• [EXTRACTED ENTRIES]:
<<<<

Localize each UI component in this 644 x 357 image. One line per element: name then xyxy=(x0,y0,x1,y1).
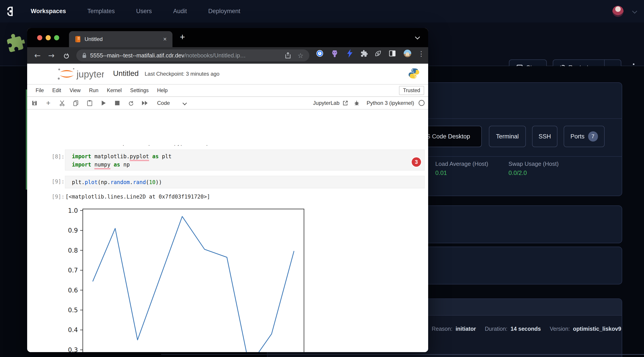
jupyter-page: jupyter Untitled Last Checkpoint: 3 minu… xyxy=(27,64,428,352)
cell9-input[interactable]: plt.plot(np.random.rand(10)) xyxy=(65,176,424,188)
nav-item-templates[interactable]: Templates xyxy=(88,8,115,15)
coder-logo[interactable] xyxy=(5,6,15,16)
trusted-badge[interactable]: Trusted xyxy=(399,86,424,95)
run-cell-icon[interactable] xyxy=(99,98,108,108)
kernel-status-icon[interactable] xyxy=(418,100,424,106)
svg-text:0.6: 0.6 xyxy=(68,287,78,294)
cell8-prompt: [8]: xyxy=(48,154,64,160)
interrupt-kernel-icon[interactable] xyxy=(112,98,122,108)
menu-edit[interactable]: Edit xyxy=(52,88,61,94)
output-repr-text: [<matplotlib.lines.Line2D at 0x7fd03f191… xyxy=(66,194,210,200)
notebook-title[interactable]: Untitled xyxy=(113,69,139,78)
code-line: import matplotlib.pyplot as plt xyxy=(72,152,424,161)
tab-title: Untitled xyxy=(84,36,102,42)
cut-cell-icon[interactable] xyxy=(58,98,67,108)
output-prompt: [9]: xyxy=(48,194,64,200)
reload-icon[interactable] xyxy=(62,52,69,59)
svg-text:0.4: 0.4 xyxy=(68,326,78,334)
svg-text:1.0: 1.0 xyxy=(68,207,78,214)
lock-icon xyxy=(82,52,86,58)
save-icon[interactable] xyxy=(30,98,39,108)
jupyter-menu-bar: File Edit View Run Kernel Settings Help … xyxy=(27,84,428,97)
minimize-window-button[interactable] xyxy=(46,35,51,40)
code-line: import numpy as np xyxy=(72,161,424,169)
ports-count-badge: 7 xyxy=(588,131,598,142)
extensions-puzzle-icon[interactable] xyxy=(360,50,368,57)
back-icon[interactable]: ← xyxy=(34,51,41,60)
menu-kernel[interactable]: Kernel xyxy=(107,88,122,94)
external-link-icon xyxy=(343,100,348,106)
jupyter-toolbar: + Code xyxy=(27,97,428,110)
browser-tab-untitled[interactable]: Untitled × xyxy=(69,31,172,47)
template-puzzle-icon xyxy=(4,31,26,53)
app-button-ssh[interactable]: SSH xyxy=(532,126,558,147)
python-logo-icon xyxy=(408,68,420,79)
build-info-row: Reason: initiator Duration: 14 seconds V… xyxy=(432,326,621,332)
browser-tab-strip: Untitled × + xyxy=(27,28,428,47)
add-cell-icon[interactable]: + xyxy=(44,98,53,108)
nav-item-users[interactable]: Users xyxy=(136,8,152,15)
restart-kernel-icon[interactable] xyxy=(126,98,136,108)
bookmark-star-icon[interactable]: ☆ xyxy=(298,52,304,60)
close-window-button[interactable] xyxy=(37,35,42,40)
bottom-divider xyxy=(161,354,644,355)
scrolled-cell-sliver: import matplotlib.pyplot as plt xyxy=(65,145,424,148)
forward-icon[interactable]: → xyxy=(48,51,55,60)
notebook-favicon xyxy=(75,36,80,42)
svg-text:0.3: 0.3 xyxy=(68,346,78,352)
notification-badge[interactable]: 3 xyxy=(412,157,421,167)
app-button-ports[interactable]: Ports 7 xyxy=(564,126,604,147)
maximize-window-button[interactable] xyxy=(54,35,59,40)
kernel-name[interactable]: Python 3 (ipykernel) xyxy=(367,100,414,106)
cell-type-chevron-icon xyxy=(182,101,187,105)
stat-swap-usage: Swap Usage (Host) 0.0/2.0 xyxy=(508,160,558,176)
debugger-bug-icon[interactable] xyxy=(352,98,362,108)
checkpoint-status: Last Checkpoint: 3 minutes ago xyxy=(145,71,220,77)
browser-kebab-menu-icon[interactable]: ⋮ xyxy=(418,50,424,58)
cell8-input[interactable]: import matplotlib.pyplot as plt import n… xyxy=(65,150,424,170)
jupyter-logo: jupyter xyxy=(56,67,104,82)
cell-type-dropdown[interactable]: Code xyxy=(157,100,186,106)
nav-item-deployment[interactable]: Deployment xyxy=(208,8,240,15)
menu-help[interactable]: Help xyxy=(157,88,168,94)
url-path: /notebooks/Untitled.ip… xyxy=(184,52,246,59)
svg-text:0.9: 0.9 xyxy=(68,227,78,234)
tab-close-icon[interactable]: × xyxy=(163,36,167,43)
jupyter-header: jupyter Untitled Last Checkpoint: 3 minu… xyxy=(27,64,428,84)
share-icon[interactable] xyxy=(285,52,291,59)
new-tab-button[interactable]: + xyxy=(180,32,185,42)
copy-cell-icon[interactable] xyxy=(71,98,80,108)
browser-window: Untitled × + ← → 5555--main--test--matif… xyxy=(27,28,428,352)
svg-text:0.5: 0.5 xyxy=(68,306,78,314)
side-panel-extension-icon[interactable] xyxy=(389,50,396,57)
stat-load-average: Load Average (Host) 0.01 xyxy=(435,160,488,176)
nav-item-audit[interactable]: Audit xyxy=(173,8,187,15)
menu-view[interactable]: View xyxy=(70,88,80,94)
nav-item-workspaces[interactable]: Workspaces xyxy=(31,8,66,15)
url-host: 5555--main--test--matifali.atif.cdr.dev xyxy=(90,52,184,59)
url-bar[interactable]: 5555--main--test--matifali.atif.cdr.dev/… xyxy=(76,50,309,62)
github-octocat-extension-icon[interactable] xyxy=(331,50,339,58)
svg-text:0.8: 0.8 xyxy=(68,247,78,254)
menu-file[interactable]: File xyxy=(36,88,44,94)
tab-search-chevron-icon[interactable] xyxy=(415,34,420,40)
lightning-bolt-extension-icon[interactable] xyxy=(347,49,353,58)
app-button-terminal[interactable]: Terminal xyxy=(489,126,526,147)
svg-text:0.7: 0.7 xyxy=(68,267,78,274)
menu-settings[interactable]: Settings xyxy=(130,88,149,94)
menu-run[interactable]: Run xyxy=(89,88,98,94)
browser-profile-avatar[interactable] xyxy=(404,50,411,57)
coder-top-nav: Workspaces Templates Users Audit Deploym… xyxy=(0,0,644,22)
matplotlib-figure: 0.20.30.40.50.60.70.80.91.002468 xyxy=(83,209,304,352)
user-menu-chevron-icon[interactable] xyxy=(632,9,637,14)
restart-run-all-icon[interactable] xyxy=(140,98,150,108)
avatar[interactable] xyxy=(612,6,624,17)
svg-text:jupyter: jupyter xyxy=(76,69,104,80)
open-jupyterlab-link[interactable]: JupyterLab xyxy=(313,100,348,106)
leaf-extension-icon[interactable] xyxy=(374,50,382,57)
password-manager-extension-icon[interactable] xyxy=(316,50,324,57)
paste-cell-icon[interactable] xyxy=(85,98,94,108)
code-line: plt.plot(np.random.rand(10)) xyxy=(72,178,424,186)
cell9-prompt: [9]: xyxy=(48,178,64,185)
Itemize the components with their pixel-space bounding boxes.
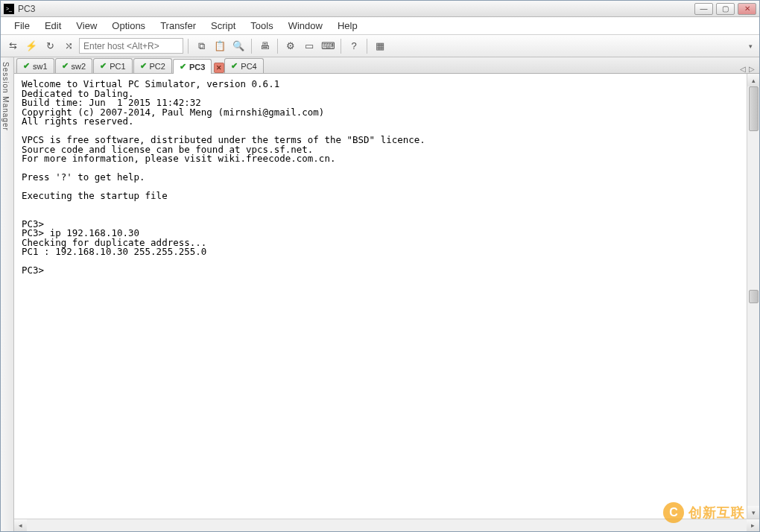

>>>>

• [EXERCISE INSTRUCTIONS]: Images are to be excluded, and each record above written out word for word.

• [WRITTEN ANSWER]:
Localize each UI component in this 644 x 357 image. One line per element: name then xyxy=(x0,y0,x1,y1).
jupyter-page: jupyter Untitled Last Checkpoint: 3 minu… xyxy=(27,64,428,352)
cell9-input[interactable]: plt.plot(np.random.rand(10)) xyxy=(65,176,424,188)
nav-item-templates[interactable]: Templates xyxy=(88,8,115,15)
coder-logo[interactable] xyxy=(5,6,15,16)
trusted-badge[interactable]: Trusted xyxy=(399,86,424,95)
run-cell-icon[interactable] xyxy=(99,98,108,108)
kernel-status-icon[interactable] xyxy=(418,100,424,106)
svg-text:0.6: 0.6 xyxy=(68,287,78,294)
cell8-prompt: [8]: xyxy=(48,154,64,160)
interrupt-kernel-icon[interactable] xyxy=(112,98,122,108)
menu-edit[interactable]: Edit xyxy=(52,88,61,94)
output-repr-text: [<matplotlib.lines.Line2D at 0x7fd03f191… xyxy=(66,194,210,200)
notebook-title[interactable]: Untitled xyxy=(113,69,139,78)
code-line: import matplotlib.pyplot as plt xyxy=(72,152,424,161)
tab-title: Untitled xyxy=(84,36,102,42)
cut-cell-icon[interactable] xyxy=(58,98,67,108)
output-prompt: [9]: xyxy=(48,194,64,200)
reload-icon[interactable] xyxy=(62,52,69,59)
svg-text:0.4: 0.4 xyxy=(68,326,78,334)
svg-text:1.0: 1.0 xyxy=(68,207,78,214)
lock-icon xyxy=(82,52,86,58)
save-icon[interactable] xyxy=(30,98,39,108)
jupyter-menu-bar: File Edit View Run Kernel Settings Help … xyxy=(27,84,428,97)
minimize-window-button[interactable] xyxy=(46,35,51,40)
code-line: import numpy as np xyxy=(72,161,424,169)
ports-count-badge: 7 xyxy=(588,131,598,142)
extensions-puzzle-icon[interactable] xyxy=(360,50,368,57)
back-icon[interactable]: ← xyxy=(34,51,41,60)
menu-kernel[interactable]: Kernel xyxy=(107,88,122,94)
external-link-icon xyxy=(343,100,348,106)
jupyter-toolbar: + Code xyxy=(27,97,428,110)
browser-tab-untitled[interactable]: Untitled × xyxy=(69,31,172,47)
template-puzzle-icon xyxy=(4,31,26,53)
app-button-ssh[interactable]: SSH xyxy=(532,126,558,147)
python-logo-icon xyxy=(408,68,420,79)
build-info-row: Reason: initiator Duration: 14 seconds V… xyxy=(432,326,621,332)
browser-tab-strip: Untitled × + xyxy=(27,28,428,47)
add-cell-icon[interactable]: + xyxy=(44,98,53,108)
nav-item-users[interactable]: Users xyxy=(136,8,152,15)
restart-kernel-icon[interactable] xyxy=(126,98,136,108)
bookmark-star-icon[interactable]: ☆ xyxy=(298,52,304,60)
close-window-button[interactable] xyxy=(37,35,42,40)
bottom-divider xyxy=(161,354,644,355)
scrolled-cell-sliver: import matplotlib.pyplot as plt xyxy=(65,145,424,148)
forward-icon[interactable]: → xyxy=(48,51,55,60)
notebook-favicon xyxy=(75,36,80,42)
svg-text:0.3: 0.3 xyxy=(68,346,78,352)
notification-badge[interactable]: 3 xyxy=(412,157,421,167)
app-button-ports[interactable]: Ports 7 xyxy=(564,126,604,147)
maximize-window-button[interactable] xyxy=(54,35,59,40)
kernel-name[interactable]: Python 3 (ipykernel) xyxy=(367,100,414,106)
cell-type-chevron-icon xyxy=(182,101,187,105)
stat-swap-usage: Swap Usage (Host) 0.0/2.0 xyxy=(508,160,558,176)
debugger-bug-icon[interactable] xyxy=(352,98,362,108)
checkpoint-status: Last Checkpoint: 3 minutes ago xyxy=(145,71,220,77)
browser-kebab-menu-icon[interactable]: ⋮ xyxy=(418,50,424,58)
cell8-input[interactable]: import matplotlib.pyplot as plt import n… xyxy=(65,150,424,170)
jupyter-logo: jupyter xyxy=(56,67,104,82)
cell-type-dropdown[interactable]: Code xyxy=(157,100,186,106)
nav-item-deployment[interactable]: Deployment xyxy=(208,8,240,15)
menu-help[interactable]: Help xyxy=(157,88,168,94)
url-path: /notebooks/Untitled.ip… xyxy=(184,52,246,59)
svg-text:0.9: 0.9 xyxy=(68,227,78,234)
tab-close-icon[interactable]: × xyxy=(163,36,167,43)
jupyter-header: jupyter Untitled Last Checkpoint: 3 minu… xyxy=(27,64,428,84)
share-icon[interactable] xyxy=(285,52,291,59)
new-tab-button[interactable]: + xyxy=(180,32,185,42)
copy-cell-icon[interactable] xyxy=(71,98,80,108)
browser-window: Untitled × + ← → 5555--main--test--matif… xyxy=(27,28,428,352)
svg-text:0.5: 0.5 xyxy=(68,306,78,314)
side-panel-extension-icon[interactable] xyxy=(389,50,396,57)
stat-load-average: Load Average (Host) 0.01 xyxy=(435,160,488,176)
nav-item-audit[interactable]: Audit xyxy=(173,8,187,15)
menu-view[interactable]: View xyxy=(70,88,80,94)
nav-item-workspaces[interactable]: Workspaces xyxy=(31,8,66,15)
url-host: 5555--main--test--matifali.atif.cdr.dev xyxy=(90,52,184,59)
url-bar[interactable]: 5555--main--test--matifali.atif.cdr.dev/… xyxy=(76,50,309,62)
github-octocat-extension-icon[interactable] xyxy=(331,50,339,58)
svg-text:0.8: 0.8 xyxy=(68,247,78,254)
menu-file[interactable]: File xyxy=(36,88,44,94)
tab-search-chevron-icon[interactable] xyxy=(415,34,420,40)
lightning-bolt-extension-icon[interactable] xyxy=(347,49,353,58)
app-button-terminal[interactable]: Terminal xyxy=(489,126,526,147)
svg-text:0.7: 0.7 xyxy=(68,267,78,274)
menu-settings[interactable]: Settings xyxy=(130,88,149,94)
menu-run[interactable]: Run xyxy=(89,88,98,94)
browser-profile-avatar[interactable] xyxy=(404,50,411,57)
coder-top-nav: Workspaces Templates Users Audit Deploym… xyxy=(0,0,644,22)
matplotlib-figure: 0.20.30.40.50.60.70.80.91.002468 xyxy=(83,209,304,352)
user-menu-chevron-icon[interactable] xyxy=(632,9,637,14)
restart-run-all-icon[interactable] xyxy=(140,98,150,108)
avatar[interactable] xyxy=(612,6,624,17)
svg-text:jupyter: jupyter xyxy=(76,69,104,80)
open-jupyterlab-link[interactable]: JupyterLab xyxy=(313,100,348,106)
leaf-extension-icon[interactable] xyxy=(374,50,382,57)
password-manager-extension-icon[interactable] xyxy=(316,50,324,57)
paste-cell-icon[interactable] xyxy=(85,98,94,108)
code-line: plt.plot(np.random.rand(10)) xyxy=(72,178,424,186)
cell9-prompt: [9]: xyxy=(48,178,64,185)
Itemize the components with their pixel-space bounding boxes.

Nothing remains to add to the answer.